И он начинает вращать бочонки с маслом.
Целая толпа посетителей собирается у прилавка, чтобы видеть, как туристы поволокут свое масло.
Вдруг заведующий говорит:
– Позвольте, но где же эти иностранцы?
Некоторые из посетителей говорят:
– Они сейчас тут вертелись, и вот их теперь нет.
Тут все видят, что иностранцев, действительно, нет в магазине.
И кассирша кричит: денег они не платили.
Тогда заведующий, усмехнувшись, говорит:
– Это абсолютно ясно. Они хотели поглядеть, свободно ли у нас в стране продается масло и можно ли приобрести такое количество в одни руки. И, убедившись, что можно, они теперь скрылись, поскольку они интересовались не покупкой, а политикой.
Тут среди покупателей начался смех. Некоторые начали острить, дескать, у них купило притупило.
А продавец, вращавший бочонки, отчасти даже рассердился.
Он выбежал из двери магазина и крикнул:
– Нетактично, господа, поступаете!
А один из посетителей, выбежавший из магазина вместе с ним, закричал:
– Эй вы, стрикулисты!
Заведующий не позволил больше кричать вслед иностранцам и велел продавцу встать за прилавок.
Тут среди покупателей снова начались шутки и остроты насчет несостоявшейся покупки.
Потом все успокоилось, и жизнь в магазине потекла нормально.
В пушкинские дни
Первая речь о Пушкине
С чувством гордости хочется отметить, что в эти дни наш дом не плетется в хвосте событий.

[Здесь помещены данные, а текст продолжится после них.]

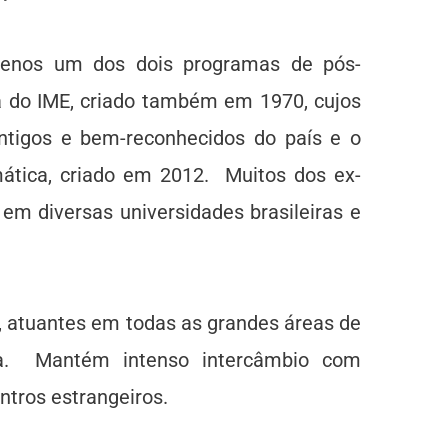
enos um dos dois programas de pós-
 do IME, criado também em 1970, cujos
ntigos e bem-reconhecidos do país e o
ática, criado em 2012. Muitos dos ex-
em diversas universidades brasileiras e
, atuantes em todas as grandes áreas de
a. Mantém intenso intercâmbio com
ntros estrangeiros.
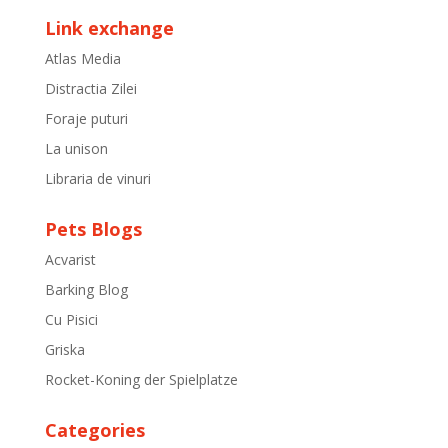
Link exchange
Atlas Media
Distractia Zilei
Foraje puturi
La unison
Libraria de vinuri
Pets Blogs
Acvarist
Barking Blog
Cu Pisici
Griska
Rocket-Koning der Spielplatze
Categories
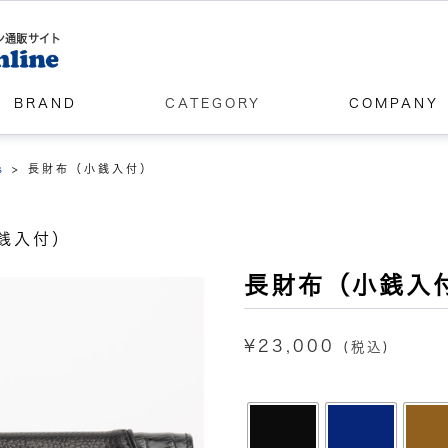
ン通販サイト
BRAND
CATEGORY
COMPANY
s
>
長財布（小銭入付）
銭入付）
長財布（小銭入
¥
23,000
(税込)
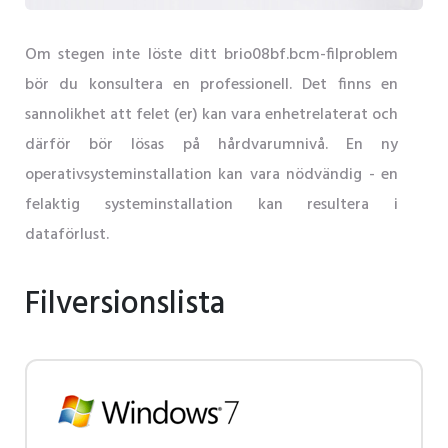
Om stegen inte löste ditt brio08bf.bcm-filproblem
bör du konsultera en professionell. Det finns en
sannolikhet att felet (er) kan vara enhetrelaterat och
därför bör lösas på hårdvarumnivå. En ny
operativsysteminstallation kan vara nödvändig - en
felaktig systeminstallation kan resultera i
dataförlust.
Filversionslista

Нами, во-первых, приобретен за б р. 50 к. однотомник Пушкина для всеобщего пользования. Во-вторых, гипсовый бюст великого поэта установлен в конторе жакта, что, в свою очередь, пусть напоминает неаккуратным плательщикам о невзносе квартплаты.

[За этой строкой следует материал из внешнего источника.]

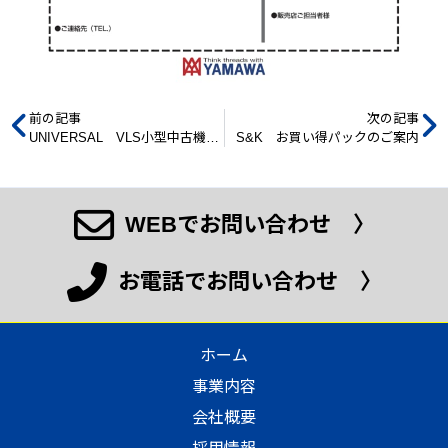
前の記事
次の記事
UNIVERSAL VLS小型中古機販売キャンペーンのご案内
S&K お買い得パックのご案内
WEBでお問い合わせ 〉
お電話でお問い合わせ 〉
ホーム
事業内容
会社概要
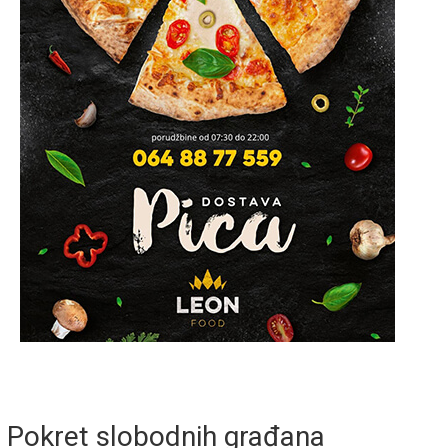
Pokret slobodnih građana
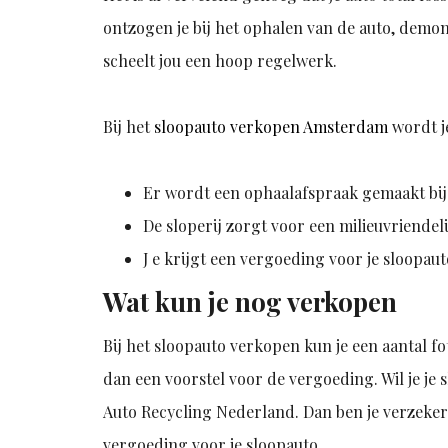
ontzogen je bij het ophalen van de auto, demo
scheelt jou een hoop regelwerk.
Bij het
sloopauto verkopen Amsterdam
wordt j
Er wordt een ophaalafspraak gemaakt bij j
De sloperij zorgt voor een milieuvriende
J e krijgt een vergoeding voor je sloopauto
Wat kun je nog verkopen
Bij het sloopauto verkopen kun je een aantal fo
dan een voorstel voor de vergoeding. Wil je j
Auto Recycling Nederland. Dan ben je verzeker
vergoeding voor je sloopauto.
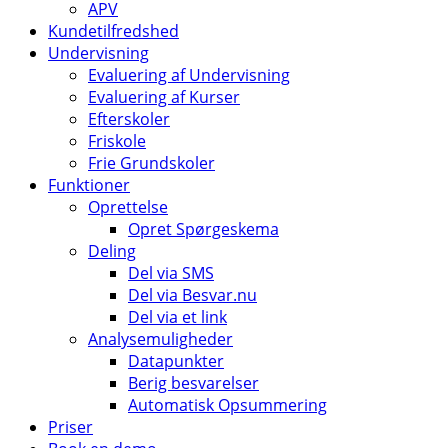
APV
Kundetilfredshed
Undervisning
Evaluering af Undervisning
Evaluering af Kurser
Efterskoler
Friskole
Frie Grundskoler
Funktioner
Oprettelse
Opret Spørgeskema
Deling
Del via SMS
Del via Besvar.nu
Del via et link
Analysemuligheder
Datapunkter
Berig besvarelser
Automatisk Opsummering
Priser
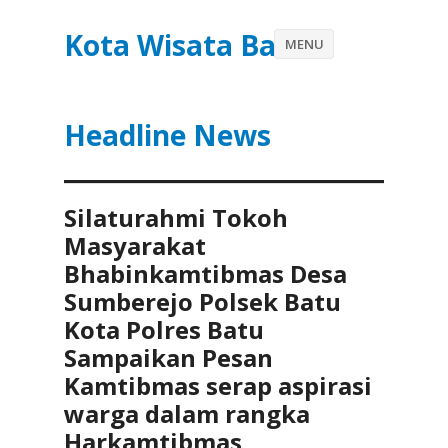
Kota Wisata Batu
MENU
Headline News
Silaturahmi Tokoh
Masyarakat
Bhabinkamtibmas Desa
Sumberejo Polsek Batu
Kota Polres Batu
Sampaikan Pesan
Kamtibmas serap aspirasi
warga dalam rangka
Harkamtibmas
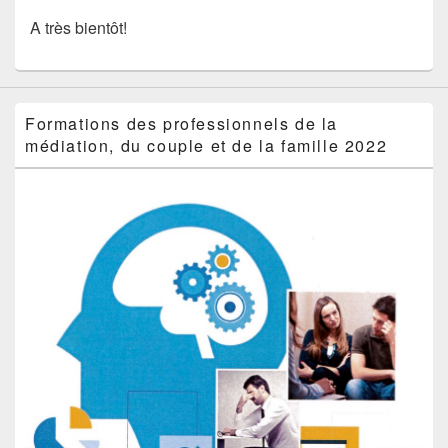
A très bientôt!
Formations des professionnels de la
médiation, du couple et de la famille 2022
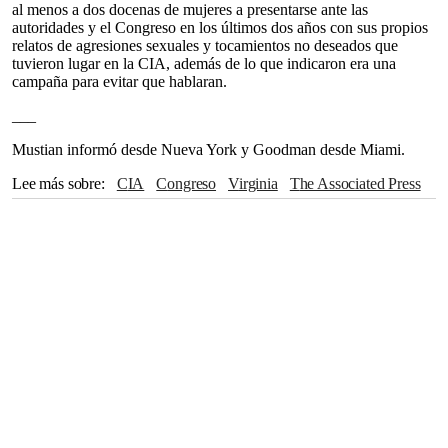
al menos a dos docenas de mujeres a presentarse ante las
autoridades y el Congreso en los últimos dos años con sus propios
relatos de agresiones sexuales y tocamientos no deseados que
tuvieron lugar en la CIA, además de lo que indicaron era una
campaña para evitar que hablaran.
___
Mustian informó desde Nueva York y Goodman desde Miami.
Lee más sobre
CIA
Congreso
Virginia
The Associated Press
Nueva York
Miami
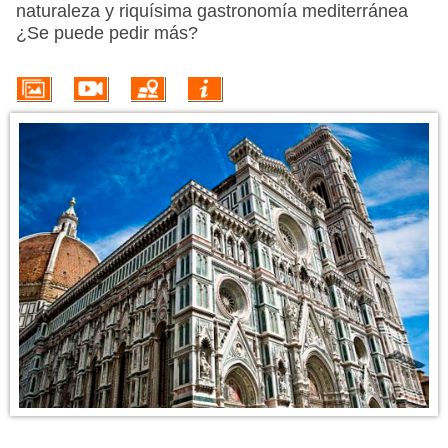
VUELO + HOTEL
naturaleza y riquísima gastronomía mediterránea
¿Se puede pedir más?
PLAYAS
CRUCEROS
CIRCUITOS
DISNEY
TRIP PLANNER
INFORMACIÓN DEL DESTINO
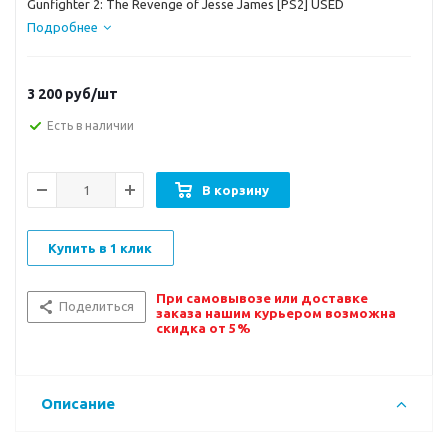
Gunfighter 2: The Revenge of Jesse James [PS2] USED
Подробнее
3 200
руб/шт
Есть в наличии
В корзину
Купить в 1 клик
При самовывозе или доставке
Поделиться
заказа нашим курьером возможна
скидка от 5%
Описание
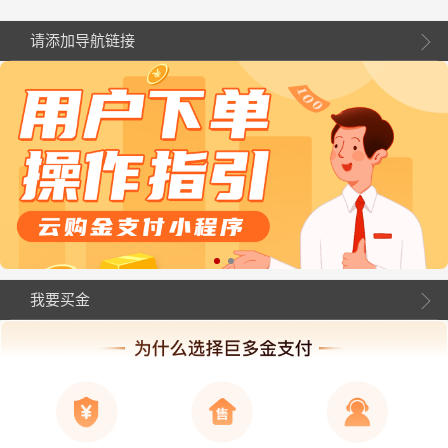
请添加导航链接
我要买金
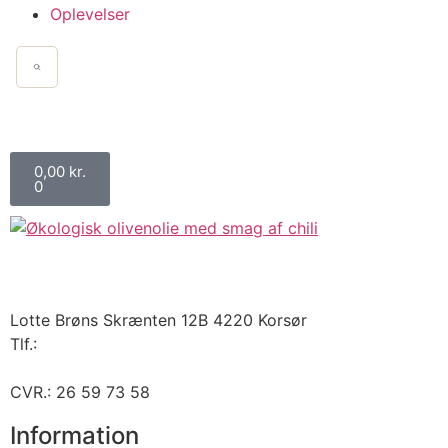
Oplevelser
0,00
kr.
0
Lotte Brøns Skrænten 12B 4220 Korsør
Tlf.:
40 95 24 13
Mail: info@luxuslife.dk
CVR.: 26 59 73 58
Information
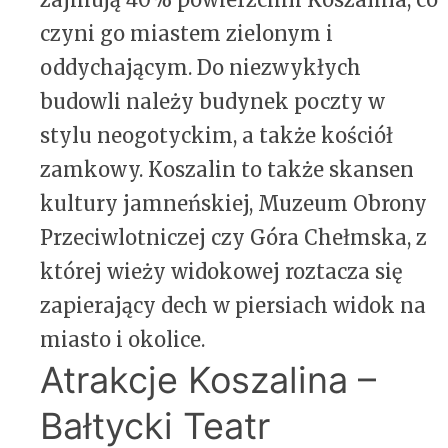
czyni go miastem zielonym i
oddychającym. Do niezwykłych
budowli należy budynek poczty w
stylu neogotyckim, a także kościół
zamkowy. Koszalin to także skansen
kultury jamneńskiej, Muzeum Obrony
Przeciwlotniczej czy Góra Chełmska, z
której wieży widokowej roztacza się
zapierający dech w piersiach widok na
miasto i okolice.
Atrakcje Koszalina –
Bałtycki Teatr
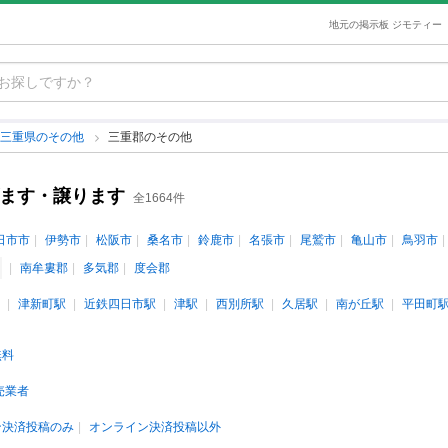
地元の掲示板 ジモティー
三重県のその他
三重郡のその他
げます・譲ります
全1664件
日市市
伊勢市
松阪市
桑名市
鈴鹿市
名張市
尾鷲市
亀山市
鳥羽市
南牟婁郡
多気郡
度会郡
津新町駅
近鉄四日市駅
津駅
西別所駅
久居駅
南が丘駅
平田町
無料
売業者
ン決済投稿のみ
オンライン決済投稿以外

Кроме того, под воротами дома нами вывешен художественный портрет Пушкина, увитый елочками.
И, наконец, данное собрание само за себя говорит.
Конечно, может быть, это мало, но, откровенно говоря, наш жакт не ожидал, что будет такая шумиха. Мы думали: ну, как обыкновенно, отметят в печати: дескать, гениальный поэт, жил в суровую, николаевскую эпоху. Ну, там на эстраде начнется всякое художественное чтение отрывков или там споют что-нибудь из «Евгения Онегина».